Other units, such as algebra, might be spaced out. “If they get sick of it, I might leave it and come back at it in a different guise,” she says. “It depends on the class - Jthere are loads of different factors.

“These kids are hungry for more all the time. Once they achieve, they want more, but they want it now. They don’t have much patience.”

A control study at Sue’s former school suggested that CAME was helping lower-ability pupils to outstrip higher-achievers. Over the course, they showed almost three times more improvement in cognitive tests than the control group. Now, through the Gatsby network, teachers at some 60 schools around the country are trialling the units. Sue is researching the findings from these pilots as part of her PhD at Durham University.

Professor Tim Brighouse, London Commissioner for Schools and a Gatsby supporter, said she was going back to the roots of the thinking skills movement in the 1980s. “The teachers then had remarkable success with kids rather like the ones Sue is working with. You’re extending their vocabulary, but in a very focused way, enabling them to handle more abstract concepts than they would otherwise. Everybody has always looked at CAME and CASE as a good way of getting kids to improve their GCSEs - which they are - but it has success right across the board. Sue is a terrific teacher.”

Professor Michael Shayer, who developed CAME at King’s, is also interested in the results; the only other use of cognitive acceleration with SEN pupils to his knowledge has been in Singapore. “In this country I don’t know of any. But it should certainly help, because the stress is on collaborative learning.”

Sue suspects many teachers are put off by the thought of giving low-ability pupils free rein in the classroom.

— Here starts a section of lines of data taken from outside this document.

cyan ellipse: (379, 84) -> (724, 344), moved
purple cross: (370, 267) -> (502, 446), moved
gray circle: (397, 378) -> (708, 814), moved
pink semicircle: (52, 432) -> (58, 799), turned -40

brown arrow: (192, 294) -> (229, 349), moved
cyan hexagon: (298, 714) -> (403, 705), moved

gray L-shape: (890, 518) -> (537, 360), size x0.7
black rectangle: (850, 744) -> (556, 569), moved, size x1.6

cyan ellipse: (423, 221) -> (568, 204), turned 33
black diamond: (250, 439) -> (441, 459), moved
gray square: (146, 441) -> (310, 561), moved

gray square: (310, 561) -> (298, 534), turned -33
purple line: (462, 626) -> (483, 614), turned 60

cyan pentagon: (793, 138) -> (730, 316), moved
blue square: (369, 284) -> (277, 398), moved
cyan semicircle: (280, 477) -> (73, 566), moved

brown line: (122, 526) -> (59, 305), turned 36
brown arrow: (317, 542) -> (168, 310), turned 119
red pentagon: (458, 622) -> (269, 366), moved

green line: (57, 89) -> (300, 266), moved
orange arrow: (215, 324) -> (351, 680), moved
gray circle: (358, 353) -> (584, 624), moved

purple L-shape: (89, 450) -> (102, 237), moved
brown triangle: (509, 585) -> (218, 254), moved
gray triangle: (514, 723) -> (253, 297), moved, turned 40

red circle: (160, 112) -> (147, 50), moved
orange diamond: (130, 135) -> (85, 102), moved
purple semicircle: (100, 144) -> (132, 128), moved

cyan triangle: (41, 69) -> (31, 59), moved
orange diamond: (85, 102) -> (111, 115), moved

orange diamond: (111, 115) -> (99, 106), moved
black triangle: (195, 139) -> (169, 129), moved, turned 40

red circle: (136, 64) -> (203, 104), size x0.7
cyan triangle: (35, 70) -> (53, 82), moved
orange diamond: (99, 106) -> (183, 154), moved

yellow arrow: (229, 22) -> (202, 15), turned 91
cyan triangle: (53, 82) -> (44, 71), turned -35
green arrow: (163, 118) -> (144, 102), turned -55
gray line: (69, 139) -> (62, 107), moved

They may also lack the confidence and flexibility. “For example, one of the pupils today might have spotted that the biggest area for the puppy’s pen is actually a circle.” But she looks back with satisfaction on the lesson, where some pupils realised that multiplying the sides gave the area; and others worked out that adjoining sides of a 20-metre oblong had to add up to 10.

“I wouldn’t expect them to have got the multiplication - a lot of them are still counting squares at GCSE. And spotting the number patterns is the start of algebra - we’ll build on that. It also leads on to square numbers.

That’s getting higher for them. The bottom line is, CAME does what good teachers have been doing for years: let the class take a bit of control.”